Explore Model Kinship For Merging Large Language Models
NoteBookLM Speech
Method
Motivated by the parallel drawn between biological reproduction and the process of model evolution, we propose that the concept of kinship, which is central to evolutionary biology for understanding breeding relationships and human genealogies, can be conceptually extended to the field of model merging, specifically to describe the kinship between models.
To be noted, Ilarco et al., 2023 has proposed Task Arithmetic and offered new insights into how the merging process preserves and blends task information from the original models. A task vector is defined as the differences in weight space between fine-tuned models and a pre-trained model, and they demonstrate that arithmetic operations on these task vectors can serve as an effective method for model merging.

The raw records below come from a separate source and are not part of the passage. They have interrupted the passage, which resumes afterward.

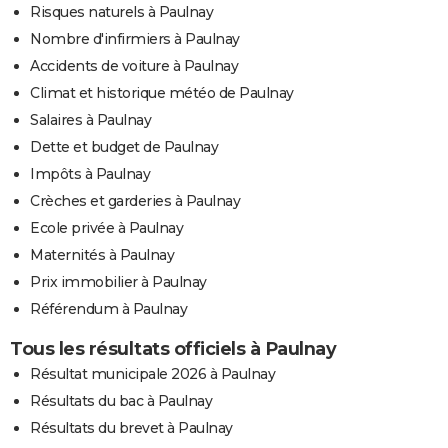
Risques naturels à Paulnay
Nombre d'infirmiers à Paulnay
Accidents de voiture à Paulnay
Climat et historique météo de Paulnay
Salaires à Paulnay
Dette et budget de Paulnay
Impôts à Paulnay
Crèches et garderies à Paulnay
Ecole privée à Paulnay
Maternités à Paulnay
Prix immobilier à Paulnay
Référendum à Paulnay
Tous les résultats officiels à Paulnay
Résultat municipale 2026 à Paulnay
Résultats du bac à Paulnay
Résultats du brevet à Paulnay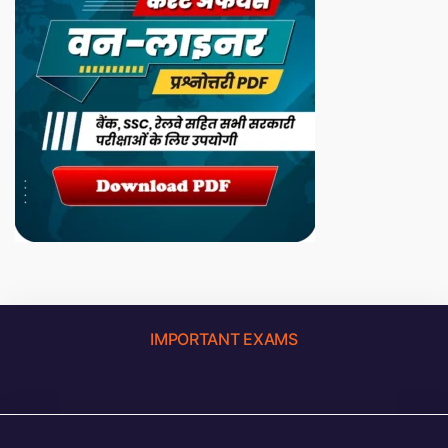
IMPORTANT EXAMS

Inspired by this idea, we introduce the concept of Model Kinship, a metric designed to assess the degree of similarity or relatedness between large language models (LLMs) based on their “genetic” information (a.k.a. the changes in weights during model evolution).
Results
The results are divided into two parts. The first part is a statistical analysis of community merging evolution experiments, explaining the impact of model kinship on model merging and issues in the evolutionary process. The second part presents the main experiments, which reproduce the optimization issues caused by using a greedy strategy for iterative model merging and how model kinship can mitigate this problem.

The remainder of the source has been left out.